*About this task*. Beginning with the first line, retype exactly the records below up to and including the line with "ILMAINEN TOIMITUS YLI 50 €"; pictures do not belong in the copy.

*Exercise inputs*.
- - - - - - -
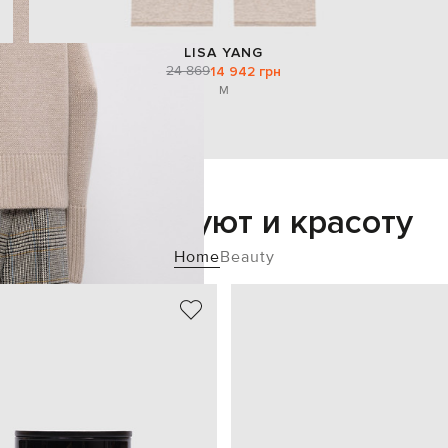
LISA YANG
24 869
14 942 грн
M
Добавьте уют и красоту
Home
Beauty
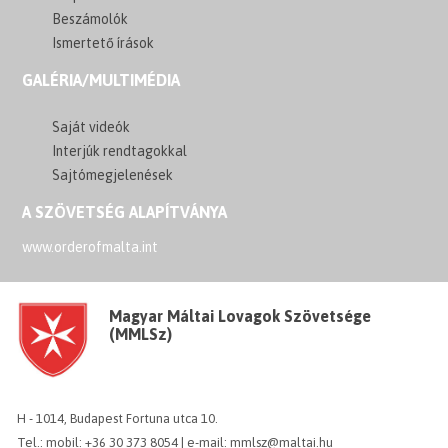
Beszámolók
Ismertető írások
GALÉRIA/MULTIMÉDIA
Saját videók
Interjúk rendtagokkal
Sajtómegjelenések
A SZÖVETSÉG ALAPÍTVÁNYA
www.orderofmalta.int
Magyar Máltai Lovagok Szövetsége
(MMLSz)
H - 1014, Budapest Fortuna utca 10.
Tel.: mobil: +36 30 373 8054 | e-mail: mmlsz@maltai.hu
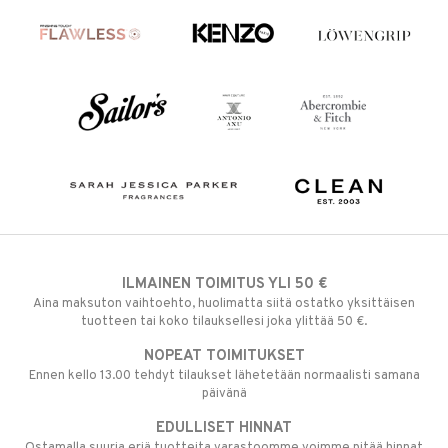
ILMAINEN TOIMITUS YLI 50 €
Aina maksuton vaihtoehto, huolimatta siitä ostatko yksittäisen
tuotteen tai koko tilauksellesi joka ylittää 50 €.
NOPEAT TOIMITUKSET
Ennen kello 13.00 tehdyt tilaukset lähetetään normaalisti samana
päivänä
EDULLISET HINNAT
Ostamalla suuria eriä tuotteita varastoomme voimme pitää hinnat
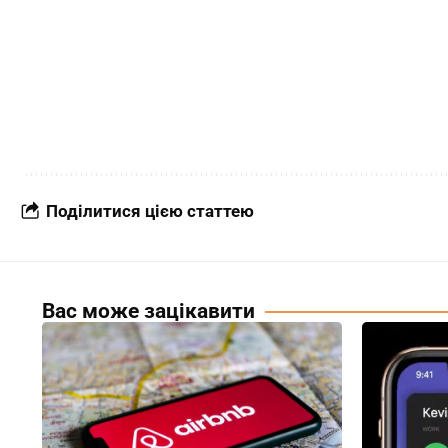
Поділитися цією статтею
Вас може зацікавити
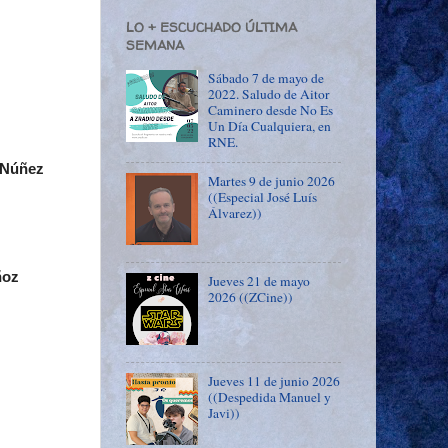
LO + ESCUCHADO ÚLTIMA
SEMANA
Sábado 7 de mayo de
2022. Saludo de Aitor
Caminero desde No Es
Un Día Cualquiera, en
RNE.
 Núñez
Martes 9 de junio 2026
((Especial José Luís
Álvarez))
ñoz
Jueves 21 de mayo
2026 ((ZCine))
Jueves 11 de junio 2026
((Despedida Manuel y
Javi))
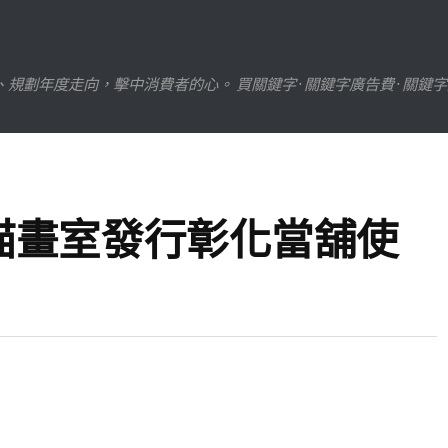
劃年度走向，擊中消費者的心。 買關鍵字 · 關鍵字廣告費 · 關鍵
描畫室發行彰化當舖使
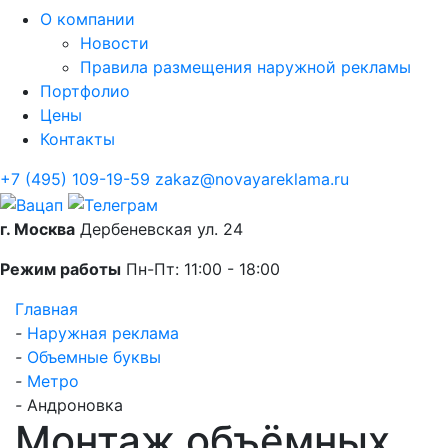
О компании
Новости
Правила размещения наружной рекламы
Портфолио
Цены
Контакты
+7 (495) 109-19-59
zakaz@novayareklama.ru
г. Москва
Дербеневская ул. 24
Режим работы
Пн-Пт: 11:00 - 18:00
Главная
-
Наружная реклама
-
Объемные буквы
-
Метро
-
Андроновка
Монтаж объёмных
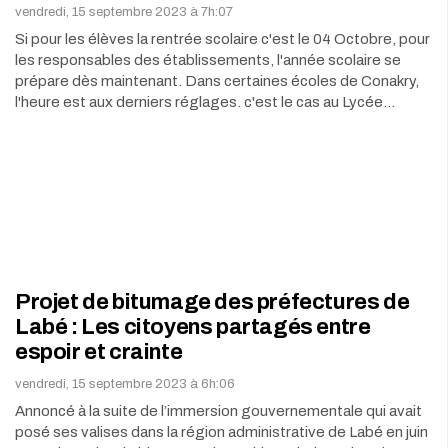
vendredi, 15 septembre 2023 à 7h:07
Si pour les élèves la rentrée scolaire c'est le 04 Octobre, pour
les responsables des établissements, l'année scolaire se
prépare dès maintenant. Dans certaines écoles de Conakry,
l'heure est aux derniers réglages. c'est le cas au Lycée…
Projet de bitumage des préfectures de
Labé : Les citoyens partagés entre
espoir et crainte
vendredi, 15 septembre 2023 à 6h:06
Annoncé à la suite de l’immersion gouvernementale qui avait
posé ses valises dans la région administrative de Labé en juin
- - - - - - -
*Result of the task*.
LISA YANG
24 869
14 942 грн
M
Добавьте уют и красоту
Home
Beauty
Beszámolók
Ismertető írások
GALÉRIA/MULTIMÉDIA
Saját videók
Interjúk rendtagokkal
Sajtómegjelenések
A SZÖVETSÉG ALAPÍTVÁNYA
www.orderofmalta.int
Magyar Máltai Lovagok Szövetsége
(MMLSz)
H - 1014, Budapest Fortuna utca 10.
Tel.: mobil: +36 30 373 8054 | e-mail: mmlsz@maltai.hu
ILMAINEN TOIMITUS YLI 50 €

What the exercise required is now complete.